Set down, word for word, each line from the top of the data through the line that has "Erreichen Sie neue Divisionen in"; omit every picture.

[Saved data entries]
%%
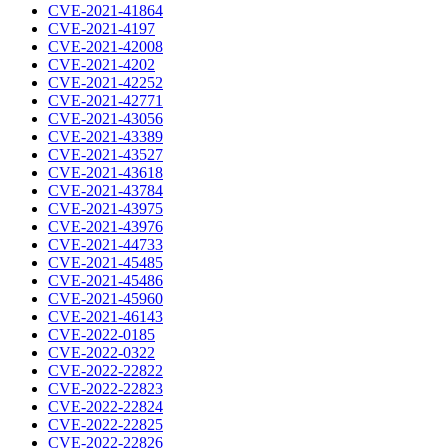
CVE-2021-41864
CVE-2021-4197
CVE-2021-42008
CVE-2021-4202
CVE-2021-42252
CVE-2021-42771
CVE-2021-43056
CVE-2021-43389
CVE-2021-43527
CVE-2021-43618
CVE-2021-43784
CVE-2021-43975
CVE-2021-43976
CVE-2021-44733
CVE-2021-45485
CVE-2021-45486
CVE-2021-45960
CVE-2021-46143
CVE-2022-0185
CVE-2022-0322
CVE-2022-22822
CVE-2022-22823
CVE-2022-22824
CVE-2022-22825
CVE-2022-22826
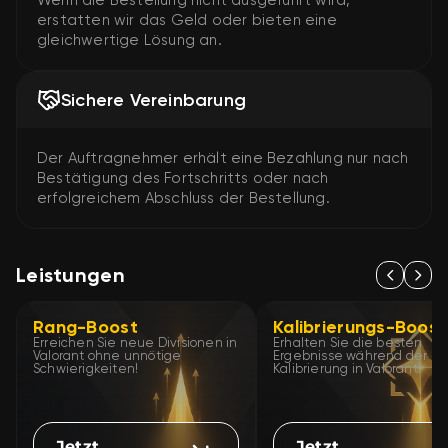
Wenn die Bestellung nicht ausgeführt wird,
erstatten wir das Geld oder bieten eine
gleichwertige Lösung an.
Sichere Vereinbarung
Der Auftragnehmer erhält eine Bezahlung nur nach
Bestätigung des Fortschritts oder nach
erfolgreichem Abschluss der Bestellung.
Leistungen
Rang-Boost
Kalibrierungs-Boost
Erreichen Sie neue Divisionen in
Erhalten Sie die besten
Valorant ohne unnötige
Ergebnisse während der
Schwierigkeiten!
Kalibrierung in Valorant!
Jetzt
Jetzt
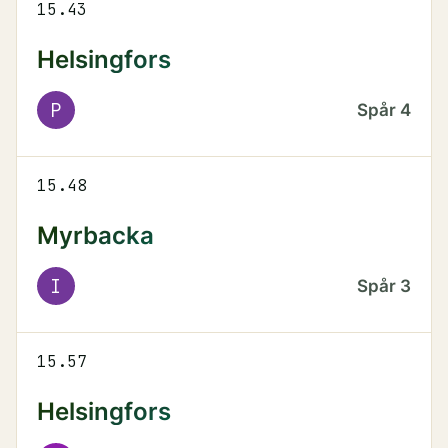
15.43
Helsingfors
P
Spår
4
15.48
Myrbacka
I
Spår
3
15.57
Helsingfors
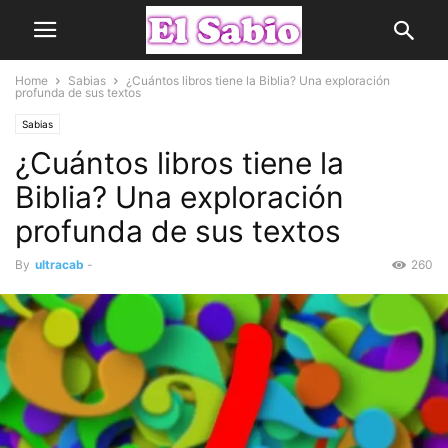
Home
Sabias
¿Cuántos libros tiene la Biblia? Una exploración
profunda de sus textos
Sabias
¿Cuántos libros tiene la
Biblia? Una exploración
profunda de sus textos
By
ultracab
-
260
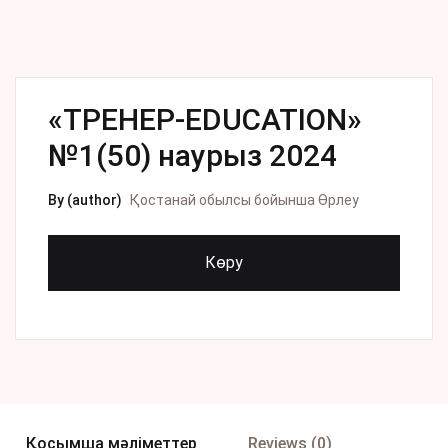
«ТРЕНЕР-EDUCATION»
№1(50) наурыз 2024
By (author)
Қостанай обылсы бойынша Өрлеу
Көру
Қосымша мәліметтер
Reviews (0)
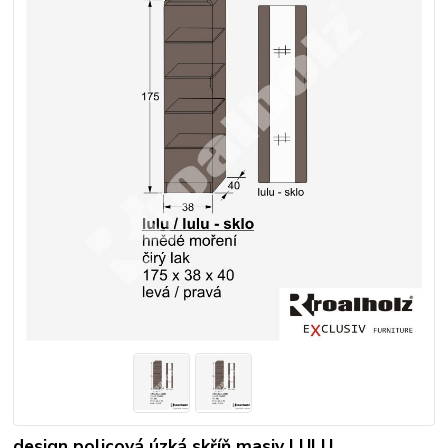
design policová úzká skříň masiv LULU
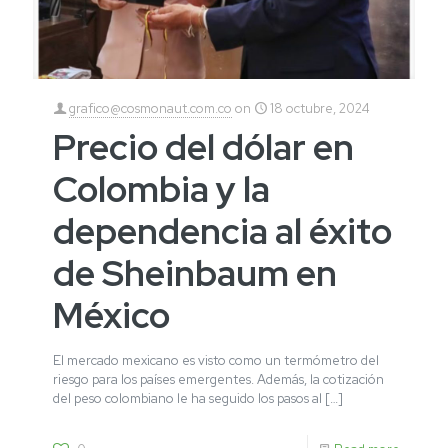
grafico@cosmonaut.com.co
on
18 octubre, 2024
Precio del dólar en
Colombia y la
dependencia al éxito
de Sheinbaum en
México
El mercado mexicano es visto como un termómetro del
riesgo para los países emergentes. Además, la cotización
del peso colombiano le ha seguido los pasos al
[…]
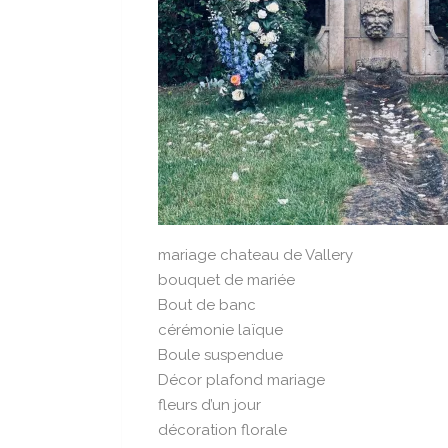
mariage chateau de Vallery
bouquet de mariée
Bout de banc
cérémonie laïque
Boule suspendue
Décor plafond mariage
fleurs d’un jour
décoration florale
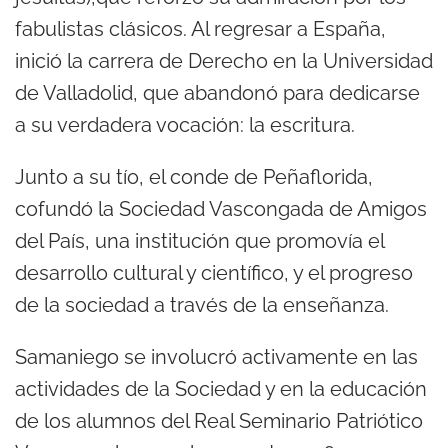
fabulistas clásicos. Al regresar a España,
inició la carrera de Derecho en la Universidad
de Valladolid, que abandonó para dedicarse
a su verdadera vocación: la escritura.
Junto a su tío, el conde de Peñaflorida,
cofundó la Sociedad Vascongada de Amigos
del País, una institución que promovía el
desarrollo cultural y científico, y el progreso
de la sociedad a través de la enseñanza.
Samaniego se involucró activamente en las
actividades de la Sociedad y en la educación
de los alumnos del Real Seminario Patriótico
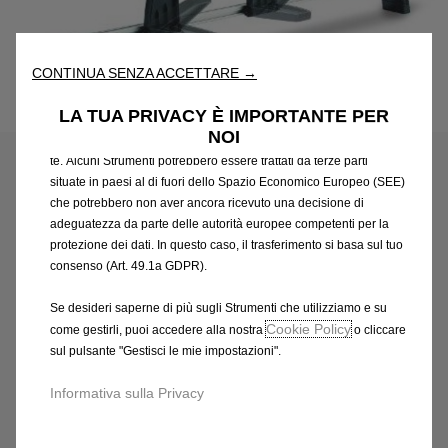
nostro sito web. Essi ci consentono di fornirti funzionalità
fondamentali come la sicurezza, la gestione della rete e
l'accessibilità. Gli Strumenti migliorano l'usabilità e le prestazioni
CONTINUA SENZA ACCETTARE →
attraverso varie funzioni come il riconoscimento della lingua, i
risultati di ricerca e, di conseguenza, migliorano ciò che ti
Codice
95513801
LA TUA PRIVACY È IMPORTANTE PER
offriamo. Il nostro sito web potrebbe utilizzare anche Strumenti di
PARATIA DI SEPARAZIONE
NOI
terze parti per inviare pubblicità che sia più pertinente per
te. Alcuni Strumenti potrebbero essere trattati da terze parti
DEL CARICO PIEGHEVOLE
situate in paesi al di fuori dello Spazio Economico Europeo (SEE)
che potrebbero non aver ancora ricevuto una decisione di
151,30 €
adeguatezza da parte delle autorità europee competenti per la
IVA inclusa/Unità
protezione dei dati. In questo caso, il trasferimento si basa sul tuo
P
consenso (Art. 49.1a GDPR).
r
-
+
i
Se desideri saperne di più sugli Strumenti che utilizziamo e su
Q
Prodotto esaurito
c
Cookie Policy
come gestirli, puoi accedere alla nostra
o cliccare
u
e
sul pulsante "Gestisci le mie impostazioni".
AGGIUNGI AL CARRELLO
a
i
n
Informativa sulla Privacy
s
Compra ora, paga dopo
t
1
i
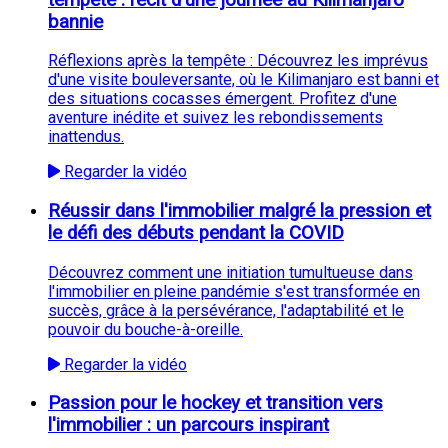
bannie
Réflexions après la tempête : Découvrez les imprévus
d'une visite bouleversante, où le Kilimanjaro est banni et
des situations cocasses émergent. Profitez d'une
aventure inédite et suivez les rebondissements
inattendus.
Regarder la vidéo
Réussir dans l'immobilier malgré la pression et
le défi des débuts pendant la COVID
Découvrez comment une initiation tumultueuse dans
l'immobilier en pleine pandémie s'est transformée en
succès, grâce à la persévérance, l'adaptabilité et le
pouvoir du bouche-à-oreille.
Regarder la vidéo
Passion pour le hockey et transition vers
l'immobilier : un parcours inspirant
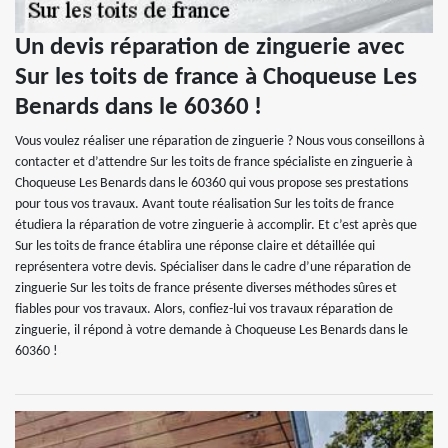
Un devis réparation de zinguerie avec
Sur les toits de france à Choqueuse Les
Benards dans le 60360 !
Vous voulez réaliser une réparation de zinguerie ? Nous vous conseillons à
contacter et d’attendre Sur les toits de france spécialiste en zinguerie à
Choqueuse Les Benards dans le 60360 qui vous propose ses prestations
pour tous vos travaux. Avant toute réalisation Sur les toits de france
étudiera la réparation de votre zinguerie à accomplir. Et c’est après que
Sur les toits de france établira une réponse claire et détaillée qui
représentera votre devis. Spécialiser dans le cadre d’une réparation de
zinguerie Sur les toits de france présente diverses méthodes sûres et
fiables pour vos travaux. Alors, confiez-lui vos travaux réparation de
zinguerie, il répond à votre demande à Choqueuse Les Benards dans le
60360 !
%%
Answer to this task>
CVE-2021-41864
CVE-2021-4197
CVE-2021-42008
CVE-2021-4202
CVE-2021-42252
CVE-2021-42771
CVE-2021-43056
CVE-2021-43389
CVE-2021-43527
CVE-2021-43618
CVE-2021-43784
CVE-2021-43975
CVE-2021-43976
CVE-2021-44733
CVE-2021-45485
CVE-2021-45486
CVE-2021-45960
CVE-2021-46143
CVE-2022-0185
CVE-2022-0322
CVE-2022-22822
CVE-2022-22823
CVE-2022-22824
CVE-2022-22825
CVE-2022-22826
Wenn die Bestellung nicht ausgeführt wird,
erstatten wir das Geld oder bieten eine
gleichwertige Lösung an.
Sichere Vereinbarung
Der Auftragnehmer erhält eine Bezahlung nur nach
Bestätigung des Fortschritts oder nach
erfolgreichem Abschluss der Bestellung.
Leistungen
Rang-Boost
Kalibrierungs-Boost
Erreichen Sie neue Divisionen in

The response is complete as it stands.